De Run illustrates the requirement thus: “Talking to potential new clients, who are thinking about investing in UK infrastructure, has been interesting. In the week after the referendum, people used the excuse of there not being a prime minister and a government. The political response to that turned out to be quick, so that was the first tick, but now we hear, ‘Well, we don’t know when Article 50 is going to be triggered.’

“Some of the pieces of the puzzle need to be laid out, otherwise investors may not come back as quickly as we would hope. The longer it takes, there is a risk that people will switch off because they can’t get a handle on the political uncertainty affecting the UK and Europe.”

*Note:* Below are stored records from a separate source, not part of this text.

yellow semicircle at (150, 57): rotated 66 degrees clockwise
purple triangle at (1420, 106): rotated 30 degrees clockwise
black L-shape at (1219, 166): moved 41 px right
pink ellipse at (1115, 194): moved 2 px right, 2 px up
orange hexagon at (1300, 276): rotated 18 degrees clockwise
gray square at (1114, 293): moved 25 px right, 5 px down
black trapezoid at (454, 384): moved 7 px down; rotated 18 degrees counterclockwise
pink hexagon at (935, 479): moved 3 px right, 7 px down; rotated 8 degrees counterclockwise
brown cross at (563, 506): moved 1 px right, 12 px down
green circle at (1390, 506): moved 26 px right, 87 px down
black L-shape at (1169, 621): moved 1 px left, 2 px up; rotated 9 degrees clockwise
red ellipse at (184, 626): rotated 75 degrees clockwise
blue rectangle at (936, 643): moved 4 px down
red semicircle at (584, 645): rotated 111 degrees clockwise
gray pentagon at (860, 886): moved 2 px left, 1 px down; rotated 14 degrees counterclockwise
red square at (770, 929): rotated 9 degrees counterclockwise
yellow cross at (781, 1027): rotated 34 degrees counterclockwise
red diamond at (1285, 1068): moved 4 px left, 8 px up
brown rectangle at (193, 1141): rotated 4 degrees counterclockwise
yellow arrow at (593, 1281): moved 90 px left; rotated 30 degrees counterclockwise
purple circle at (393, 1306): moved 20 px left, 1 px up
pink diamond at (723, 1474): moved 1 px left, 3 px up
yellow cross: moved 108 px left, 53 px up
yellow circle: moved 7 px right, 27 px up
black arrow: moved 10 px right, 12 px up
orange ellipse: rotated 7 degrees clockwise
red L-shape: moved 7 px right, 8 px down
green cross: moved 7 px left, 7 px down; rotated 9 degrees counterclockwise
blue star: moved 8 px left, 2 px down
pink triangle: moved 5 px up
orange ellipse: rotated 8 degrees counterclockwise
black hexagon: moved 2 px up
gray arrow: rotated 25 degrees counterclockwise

Lindauer adds: “Brexit is a process, not an event, there is no precedent for it, and the longer the uncertainty lasts, the worse it is for the market. Our base case, and there’s obviously hope involved, would still be that in the end there will be a bilateral trade agreement forming the foundation of a good ongoing relationship, because anything else would obviously be a lose-lose situation. And there will be some uncertainties and some problems along the way towards arriving at this.”


On this balanced note, the conversation turns to the growing significance of political risk in markets globally, including its apparent increase in some of the world’s most advanced and hitherto stable economies. Must populist pushing of a protectionist, anti-globalisation agenda now be seen as a genuine threat to capital flowing freely between markets?

The roundtable participants don’t believe so and speak optimistically about this aspect of the future. Brown’s view is this: “I think the trend towards global investment is unrelenting. Political sentiment around the world is moving against that a bit, and a lot of it relates back to the financial crisis, but I don’t sense that it’s going to gain momentum, there isn’t enough support behind it. And the capital market are so well entrenched now and so intertwined, I think it would almost be impossible to reverse, even if politicians did want to try.”

For de Run, the likelihood is that economic common sense will prevail. Using infrastructure financing in post-Brexit Britain as an example, he says: “There’s no way that the UK is going to enforce any kind of protectionism, least of all on the infra side. It cannot afford to. In fact, we feel like it’s going to have to swing towards an even more investor-friendly scenario, simply because the country needs a significant upgrade of its infrastructure. UK infrastructure needs £200 billion over the next 10 years, and with its fragmented pension system and a savings rate of 1 or 2 percent, unless there’s a step change in the way we save in this country, the funding will need to come from elsewhere.”

Neither will international investors want to turn their backs on Britain, as Lindauer asserts. In private equity, the country accounts for approximately a third of the European market, and the asset class is widely recognised as a well-established funding instrument for entrepreneurs. “We think this is here to stay,” says Lindauer. “We definitely would like to continue to invest.”